The literacy specialists are being supervised by Dolores Cole, executive director of early literacy and parental engagement, who before July 1 was principal of “the highly successful Noah Webster MicroSociety Magnet School,” Genao said.
About 42 percent of the students at Burns are English language learners. “I was told we have the largest percentage of English language learners of any school in the state,” Brase said.
Latino studies and school choice
Burns “used to be a neighborhood elementary school that was not succeeding,” Genao, the assistant superintendent, said. Its conversion into K-8 community school with a Latino studies theme is all tied to reorganization and reform efforts that Hartford Public Schools began implementing in 2006-07.
“About six years ago, Hartford undertook an effort to replace schools that were not succeeding and open up new schools,” adopting a portfolio approach that offers families a choice of schools throughout the system. Every year, families apply to get their children into the school of their choice, indicating up to four preferred schools in case they are unable to get into their first-choice school.
The school system’s portfolio includes theme-based elementary and middle school academies, magnet schools, district/neighborhood schools, charter schools and open-choice non-district schools.
Brase noted that the design specs for the Latino studies academy, which were created about four years ago, were never fully implemented at Burns. She came to Burns after interim principal Tim Sullivan took over in February, finishing out the last school year there and developing a personal bond with the school community.

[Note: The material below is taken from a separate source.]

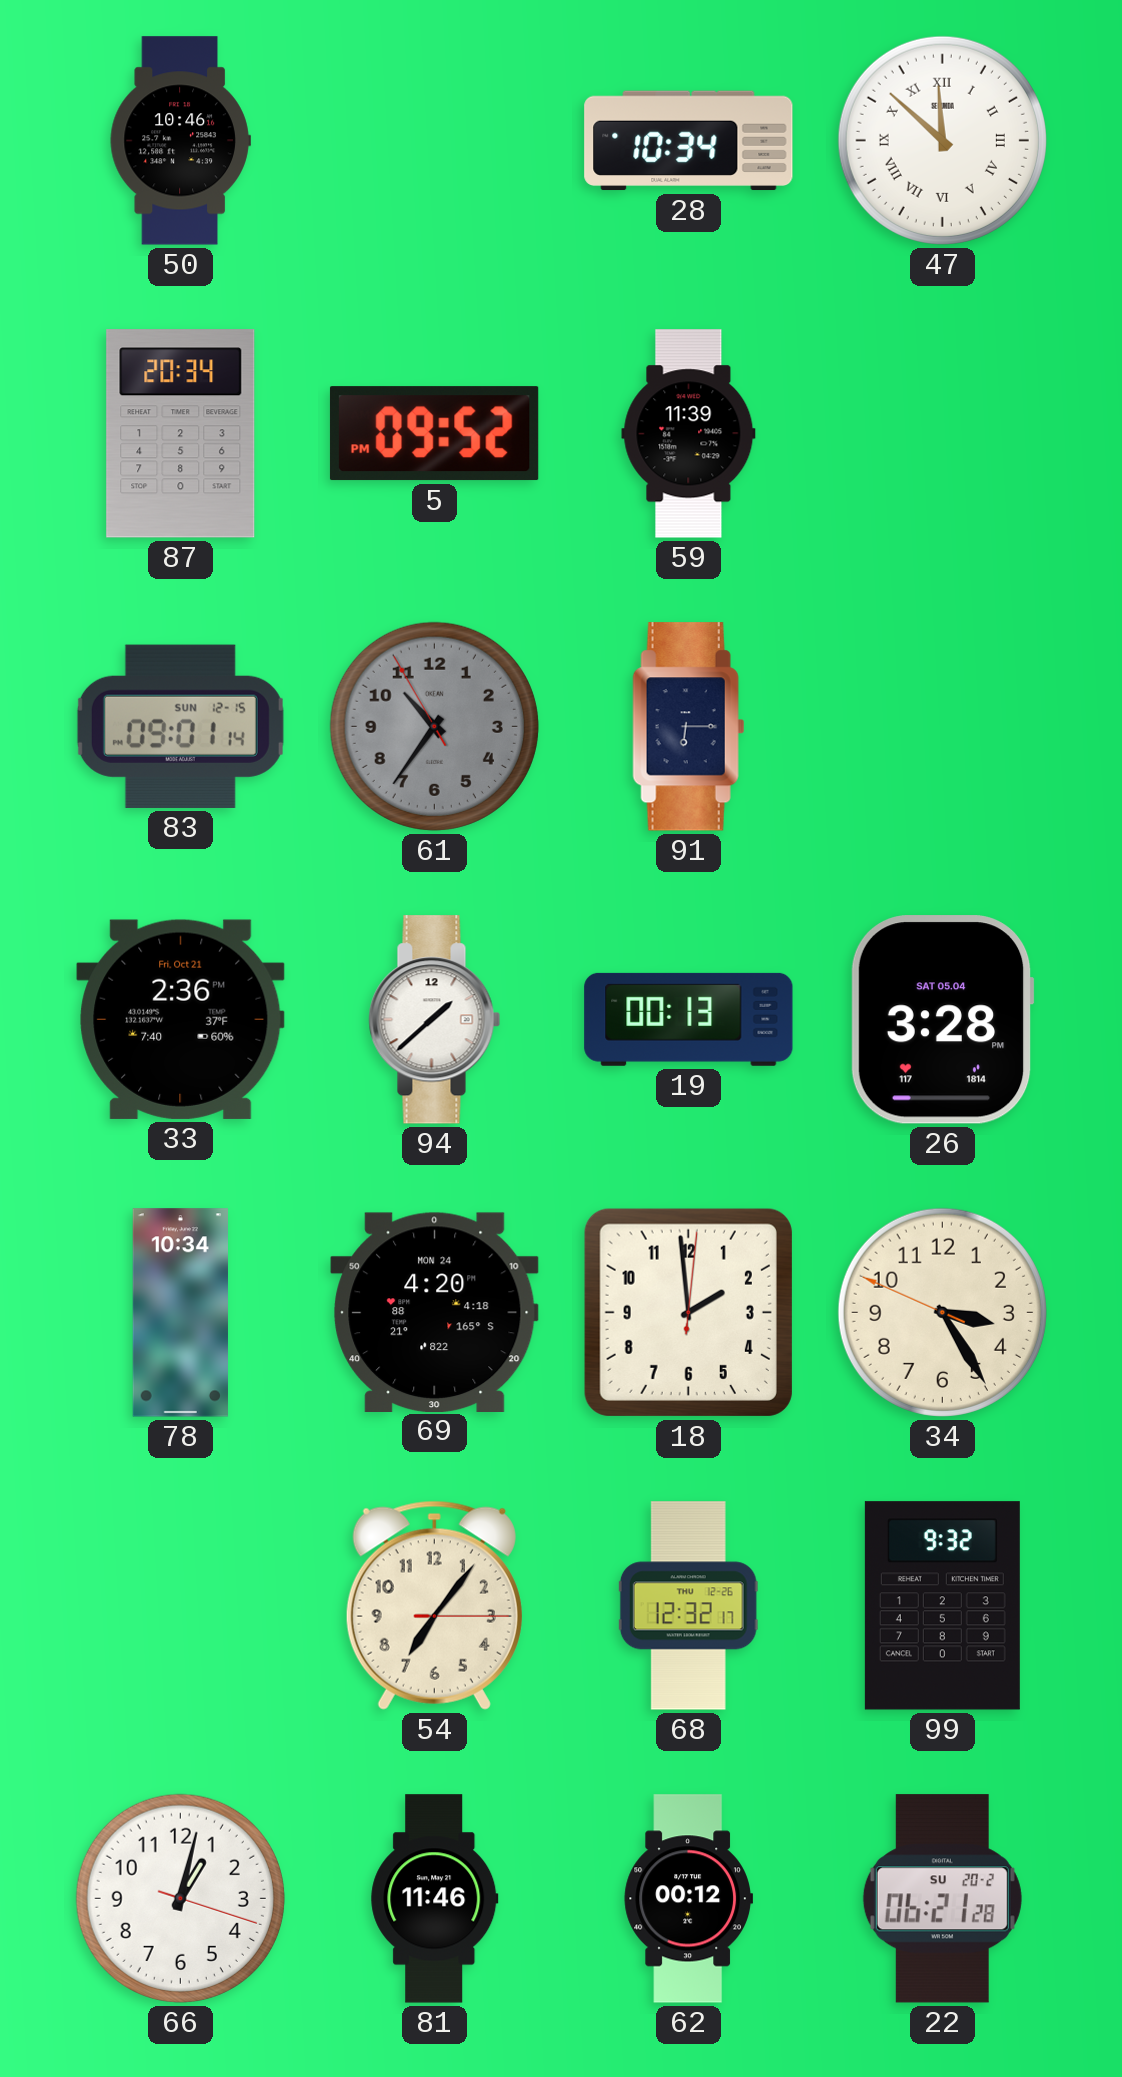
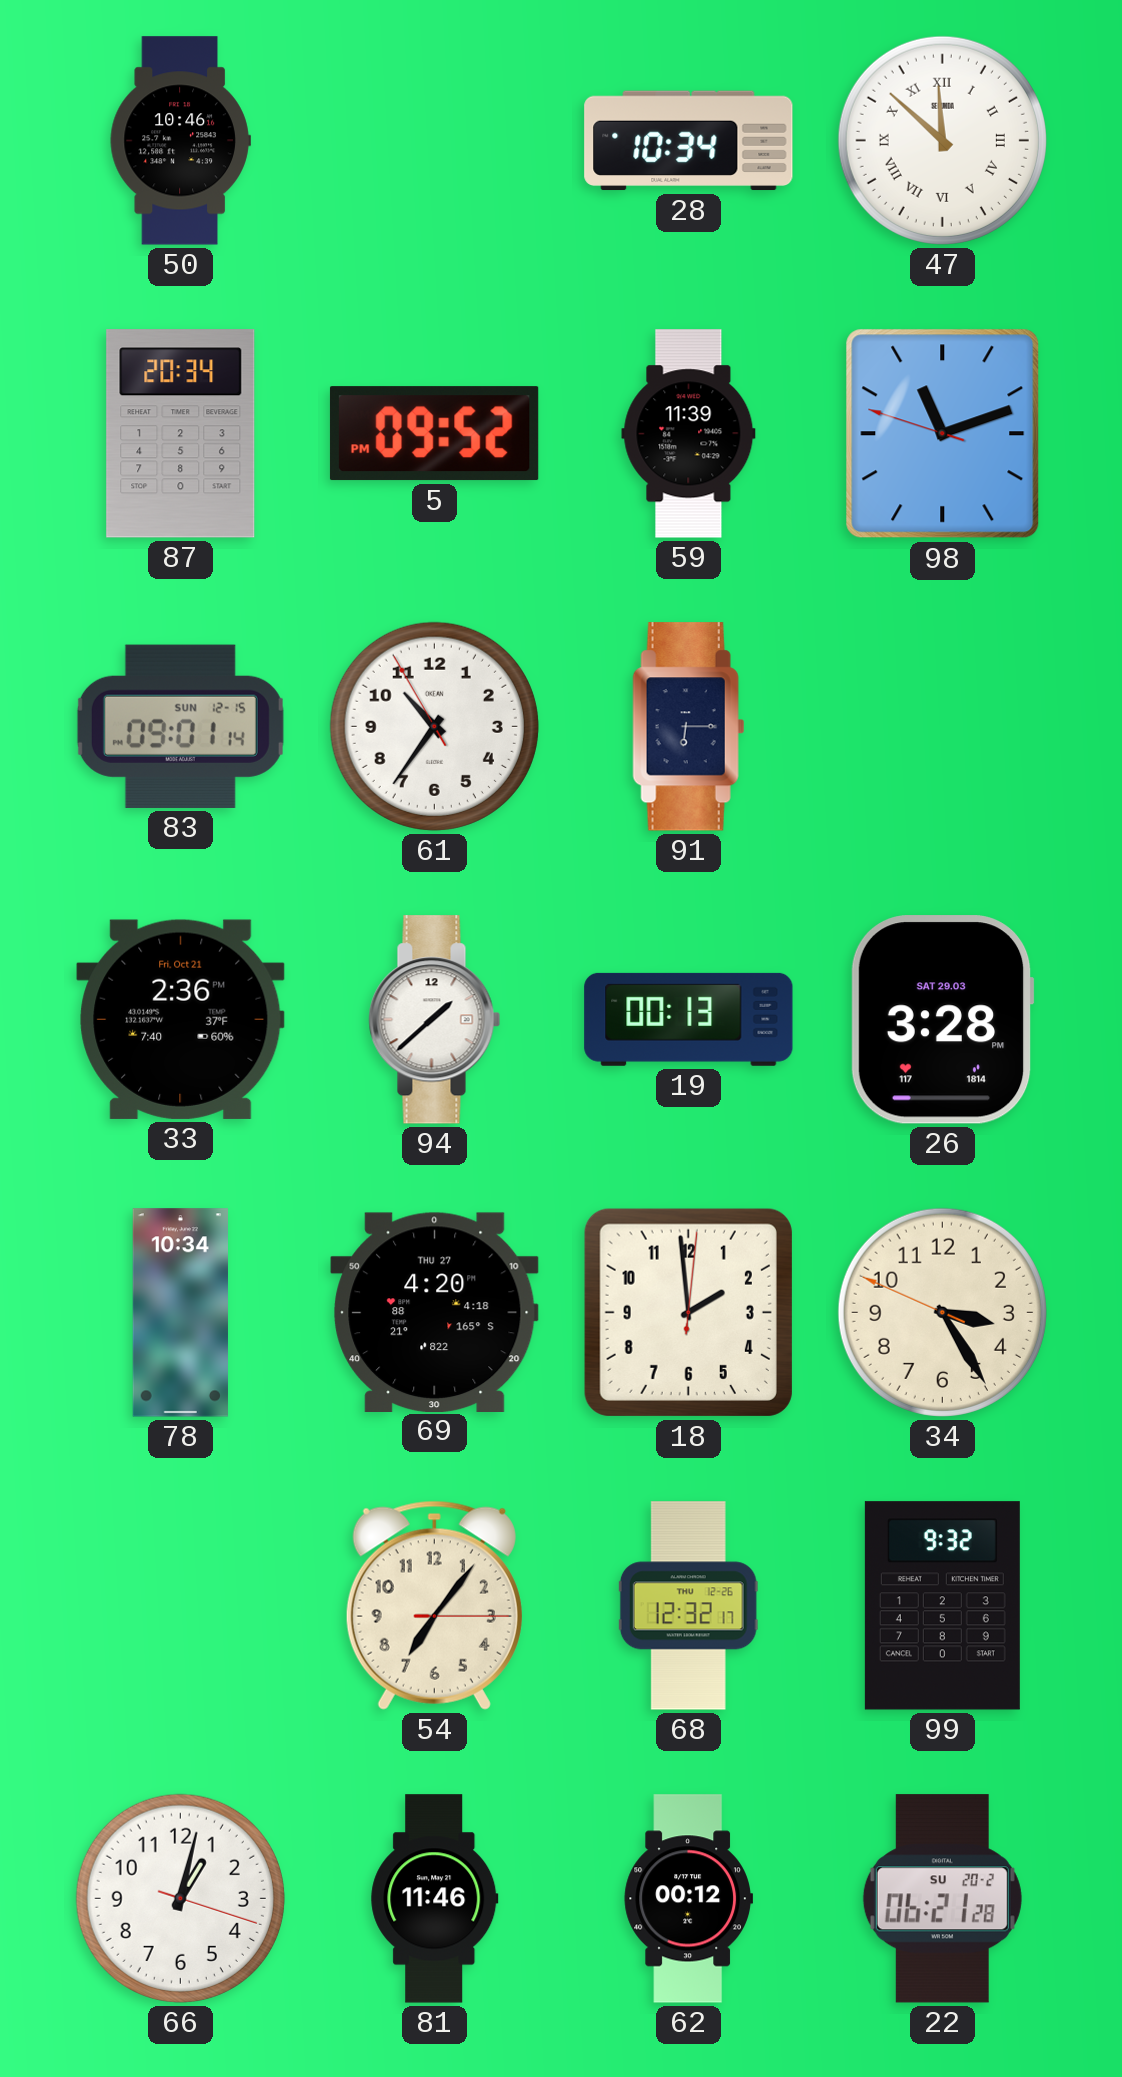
98: none -> 11:11
61 dial: grey -> white
26 date: SAT 05.04 -> SAT 29.03
69 date: MON 24 -> THU 27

“There was something about this school; I felt I couldn’t turn my back on them. The students deserve a school where they enjoy being and learning,” Brase said.
Already, she’s seen positive changes in some of her students. “Right now it’s really exciting for me because many middle school students are really excited about doing things to help make the school a better place,” she said. They may have been energized by a visit by pop star Jason Mraz, who along with volunteers from the school and other community groups, planted several trees and did landscaping work on school grounds just three days before the start of classes. There are also members of Leadership Greater Hartford’s Third Age Initiative volunteering at the school and serving on Burns’ school governance council. Some of the students were also talking about going to a nursing home to help the residents, Brase said.
“We’re a community school, so we’re not just about educating the students but about serving the community,” she said. “We have a lot of work to do, but we have a lot of good people working together,” Brase said.
Brase and Genao were pretty clear that it’s the community school approach — which includes medical care, recreational activities, meals and mental health support for both students and their families — and extra reading help (Burns was just one of five schools to get that state grant for the literacy coaches) that are going to be most important to helping the students progress, despite whatever horrible situations some may face at home or on the streets, partly by helping their parents get the support they need and by seeing that students are well fed and coming to school every day.